Peneliti Pusat Riset Limnologi dan Sumberdaya Air dari Badan Riset dan Inovasi Nasional (BRIN) Ignasius Sutapa mengatakan air bisa menjadi sumber konflik di masa mendatang. Hal ini karena pasokan air bersih tawar untuk kebutuhan manusia, jumlahnya sangat sedikit.
"Rebutan air semakin intensif terjadi. Sekarang sudah terjadi di antara para petani kita, di negara lain juga begitu," ujarnya di Jakarta, Minggu (26/5).
Menurutnya, jumlah air bersih tidak bertambah, sedangkan jumlah manusia terus bertambah dari waktu ke waktu. Saat ini jumlah populasi manusia sudah menyentuh 8 miliar orang di seluruh dunia.

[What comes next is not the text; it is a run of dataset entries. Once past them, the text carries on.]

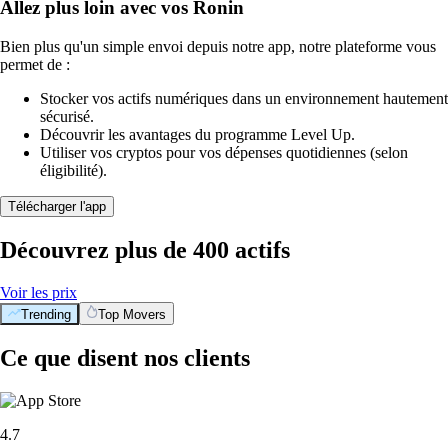
Allez plus loin avec vos Ronin
Bien plus qu'un simple envoi depuis notre app, notre plateforme vous
permet de :
Stocker vos actifs numériques dans un environnement hautement
sécurisé.
Découvrir les avantages du programme Level Up.
Utiliser vos cryptos pour vos dépenses quotidiennes (selon
éligibilité).
Télécharger l'app
Découvrez plus de 400 actifs
Voir les prix
Trending
Top Movers
Ce que disent nos clients
4.7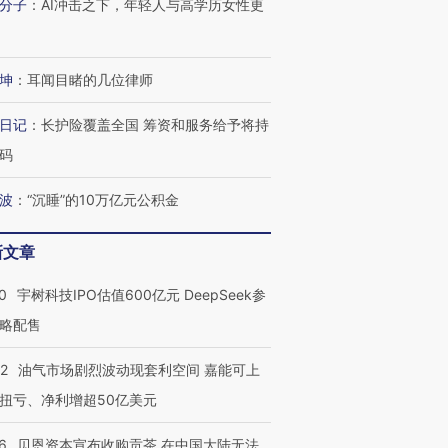
分子
：
AI冲击之下，年轻人与高学历女性更
坤
：
耳闻目睹的几位律师
日记
：
长护险覆盖全国 筹资和服务给予将持
码
波
：
“沉睡”的10万亿元公积金
新文章
0
宇树科技IPO估值600亿元 DeepSeek参
略配售
22
油气市场剧烈波动现套利空间 嘉能可上
扭亏、净利增超50亿美元
6
贝恩资本宣布收购贡茶 在中国大陆无法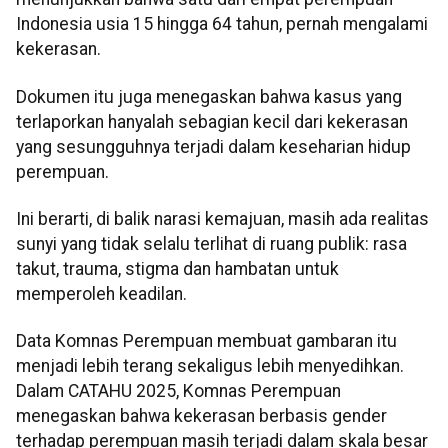
Indonesia usia 15 hingga 64 tahun, pernah mengalami
kekerasan.
Dokumen itu juga menegaskan bahwa kasus yang
terlaporkan hanyalah sebagian kecil dari kekerasan
yang sesungguhnya terjadi dalam keseharian hidup
perempuan.
Ini berarti, di balik narasi kemajuan, masih ada realitas
sunyi yang tidak selalu terlihat di ruang publik: rasa
takut, trauma, stigma dan hambatan untuk
memperoleh keadilan.
Data Komnas Perempuan membuat gambaran itu
menjadi lebih terang sekaligus lebih menyedihkan.
Dalam CATAHU 2025, Komnas Perempuan
menegaskan bahwa kekerasan berbasis gender
terhadap perempuan masih terjadi dalam skala besar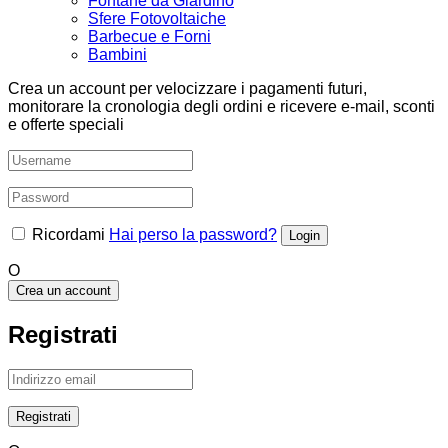
Fontane da Giardino
Sfere Fotovoltaiche
Barbecue e Forni
Bambini
Crea un account per velocizzare i pagamenti futuri,
monitorare la cronologia degli ordini e ricevere e-mail, sconti
e offerte speciali
Ricordami
Hai perso la password?
O
Crea un account
Registrati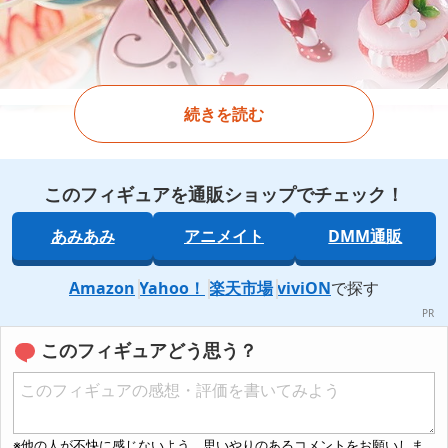
続きを読む
このフィギュアを通販ショップでチェック！
あみあみ
アニメイト
DMM通販
Amazon
Yahoo！
楽天市場
viviON
で探す
このフィギュアどう思う？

Kondisi itu menyebabkan tingkat aksesibilitas, kualitas, kuantitas, dan kontinuitasnya cenderung menurun. Apalagi ditambah dengan berbagai faktor lain seperti pencemaran dan siklus air yang membuat pasokan air bersih semakin berkurang.
"Kalau ini tidak diatasi, akan terjadi gap yang semakin tinggi nantinya. Bahkan, air menjadi sumber konflik," kata Ignasius.

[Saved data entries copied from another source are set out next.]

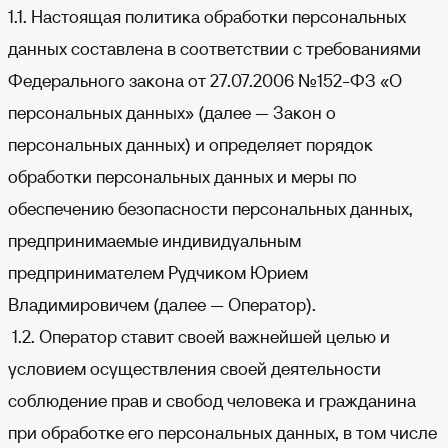
1.1. Настоящая политика обработки персональных
данных составлена в соответствии с требованиями
Федерального закона от 27.07.2006 №152-ФЗ «О
персональных данных» (далее — Закон о
персональных данных) и определяет порядок
обработки персональных данных и меры по
обеспечению безопасности персональных данных,
предпринимаемые индивидуальным
предпринимателем Рудчиком Юрием
Владимировичем (далее — Оператор).
1.2. Оператор ставит своей важнейшей целью и
условием осуществления своей деятельности
соблюдение прав и свобод человека и гражданина
при обработке его персональных данных, в том числе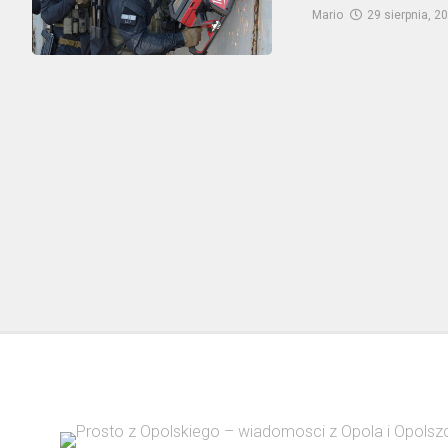
Mario
29 sierpnia, 2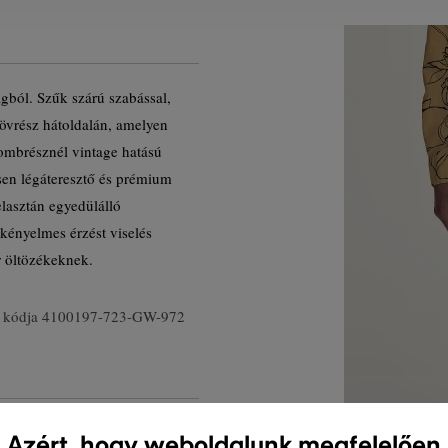
gból. Szűk szárú szabással,
övrész hátoldalán, amelyen
combrésznél vintage hatású
sen légáteresztő és prémium
lasztán egyedülálló
kényelmes érzést viselés
r öltözékeknek.
 kódja
4100197-723-GW-972
Azért, hogy weboldalunk megfelelően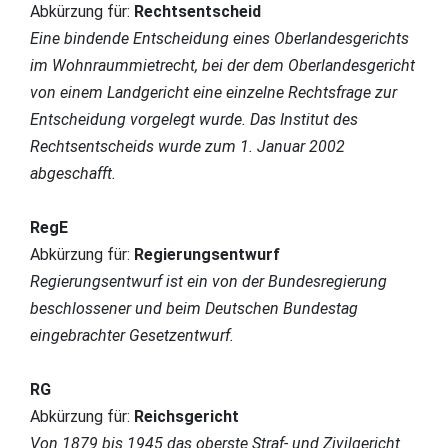
Abkürzung für:
Rechtsentscheid
Eine bindende Entscheidung eines Oberlandesgerichts
im Wohnraummietrecht, bei der dem Oberlandesgericht
von einem Landgericht eine einzelne Rechtsfrage zur
Entscheidung vorgelegt wurde. Das Institut des
Rechtsentscheids wurde zum 1. Januar 2002
abgeschafft.
RegE
Abkürzung für:
Regierungsentwurf
Regierungsentwurf ist ein von der Bundesregierung
beschlossener und beim Deutschen Bundestag
eingebrachter Gesetzentwurf.
RG
Abkürzung für:
Reichsgericht
Von 1879 bis 1945 das oberste Straf- und Zivilgericht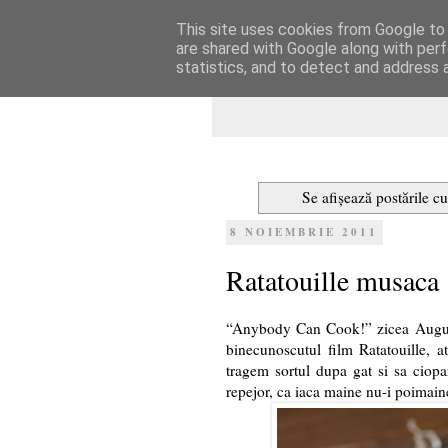
This site uses cookies from Google to d
Dulcegarii culin
are shared with Google along with perf
statistics, and to detect and address 
Se afișează postările c
8 NOIEMBRIE 2011
Ratatouille musaca
“Anybody Can Cook!” zicea Auguste
binecunoscutul film Ratatouille, 
tragem sortul dupa gat si sa ciopa
repejor, ca iaca maine nu-i poimaine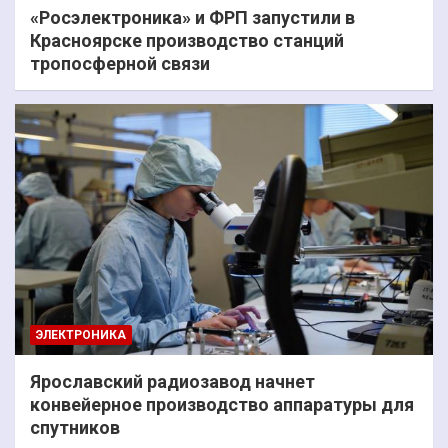
«Росэлектроника» и ФРП запустили в
Красноярске производство станций
тропосферной связи
ЭЛЕКТРОНИКА
Ярославский радиозавод начнет
конвейерное производство аппаратуры для
спутников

Dia berharap Forum Air Sedunia atau World Water Forum ke-10 yang baru saja berlangsung di Bali dapat memberikan semangat agar manusia lebih peduli dan tidak semena-mena terhadap air. Dia juga mengingatkan agar bisa dengan bijak menggunakan air.
Saat membuka Forum Air Sedunia (WWF) Ke-10 di Bali International Convention Center pada beberapa waktu lalu, Presiden Joko Widodo (Jokowi) memaparkan ancaman krisis Jokowi menggarisbawahi, tanpa air, tidak akan ada perdamaian, kehidupan, dan makanan.

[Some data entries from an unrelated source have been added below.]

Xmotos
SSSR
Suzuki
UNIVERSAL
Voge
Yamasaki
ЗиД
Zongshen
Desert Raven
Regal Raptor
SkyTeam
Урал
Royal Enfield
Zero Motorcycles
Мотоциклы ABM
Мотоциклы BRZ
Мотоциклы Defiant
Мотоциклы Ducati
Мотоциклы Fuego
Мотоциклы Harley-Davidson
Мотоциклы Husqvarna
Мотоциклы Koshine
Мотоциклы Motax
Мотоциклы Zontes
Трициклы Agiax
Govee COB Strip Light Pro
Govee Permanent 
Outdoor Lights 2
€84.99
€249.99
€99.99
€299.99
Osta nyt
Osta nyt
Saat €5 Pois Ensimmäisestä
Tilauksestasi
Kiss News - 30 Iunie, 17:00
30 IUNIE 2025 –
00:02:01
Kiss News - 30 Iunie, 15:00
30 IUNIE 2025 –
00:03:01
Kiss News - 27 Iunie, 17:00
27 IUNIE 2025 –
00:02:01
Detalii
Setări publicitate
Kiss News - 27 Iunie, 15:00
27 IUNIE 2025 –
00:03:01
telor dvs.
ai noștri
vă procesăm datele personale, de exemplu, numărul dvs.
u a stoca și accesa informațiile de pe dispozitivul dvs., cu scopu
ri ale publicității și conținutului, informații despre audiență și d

Pernyataan Jokowi ini mengacu prediksi yang menyebutkan pada 2050 sebanyak 500 juta petani kecil yang menyumbang 80 persen pangan dunia paling rentan mengalami kekeringan. ”Oleh sebab itu, air harus dikelola dengan baik karena setiap tetesnya sangat berharga,” ujarnya.
Selain itu, Jokowi juga menyatakan, hanya 1 persen dari 72 persen permukaan air pada bumi yang dapat diakses serta dimanfaatkan untuk air minum dan sanitasi. Dia berharap, Forum Air Sedunia Ke-10 dapat merumuskan aksi nyata pengelolaan air yang inklusif dan berkelanjutan.